## What you need to do
Which of the lines below hold "které"? Please return each one.

## Records supplied
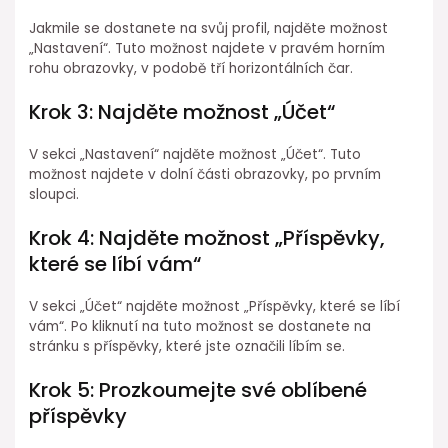
Jakmile se dostanete na svůj profil, najděte možnost
„Nastavení“. Tuto možnost najdete v pravém horním
rohu obrazovky, v podobě tří horizontálních čar.
Krok 3: Najděte možnost „Účet“
V sekci „Nastavení“ najděte možnost „Účet“. Tuto
možnost najdete v dolní části obrazovky, po prvním
sloupci.
Krok 4: Najděte možnost „Příspěvky,
které se líbí vám“
V sekci „Účet“ najděte možnost „Příspěvky, které se líbí
vám“. Po kliknutí na tuto možnost se dostanete na
stránku s příspěvky, které jste označili líbím se.
Krok 5: Prozkoumejte své oblíbené
příspěvky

## Exercise answer
které se líbí vám“
V sekci „Účet“ najděte možnost „Příspěvky, které se líbí
stránku s příspěvky, které jste označili líbím se.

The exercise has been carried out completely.